The Montreal Gazette’s Pat Hickey recalled a time when the Canadiens’ power play was so mighty that the NHL had to change its rules.

Prior to 1956, a player taking a minor penalty had to serve the full two minutes, and it wasn’t uncommon for the team on the power play to score more than one goal, particularly when that team was the Canadiens with Maurice (Rocket) Richard, Bernie (Boom Boom) Geoffrion and Dickie Moore.

Guess what, though? Today the Canadiens’ powerplay isn’t what it used to be 60 years ago, especially on the road.

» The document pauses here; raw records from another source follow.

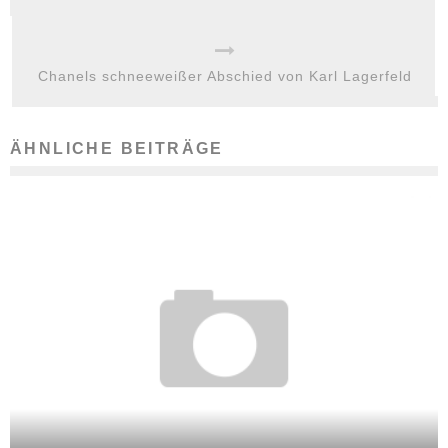
Chanels schneeweißer Abschied von Karl Lagerfeld
ÄHNLICHE BEITRÄGE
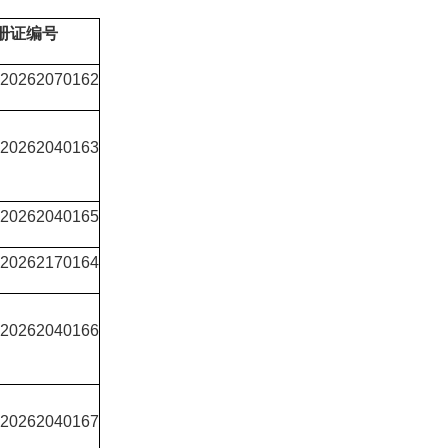
册证编号
0262070162
0262040163
0262040165
0262170164
0262040166
0262040167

At Grantland, Katie Baker wrote about goals great and not-so:

Life’s a journey, not a destination, sure, but no one cares much about a puck’s many travels unless and until they lead it straight to the back of the net. And when they do — when the goalie sprawls in vain and the lamp gets lit and the arms get raised and the “f’in rights, boys!” gets hollered — we ascribe special significance to the occasion and search for meaning.

Sometimes there isn’t meaning, though. Sometimes a puck just bounces off a buttock.

Sportsnet’s Hometown Hockey stopped by Burnaby in British Columbia, and when that happened, we found out some things about a couple of native sons, specifically that (1) Joe Sakic never forgot where he came from and (2) Ryan Nugent-Hopkins, for whom pressure is nothing new, points to lessons learned in his hometown as a source of strength.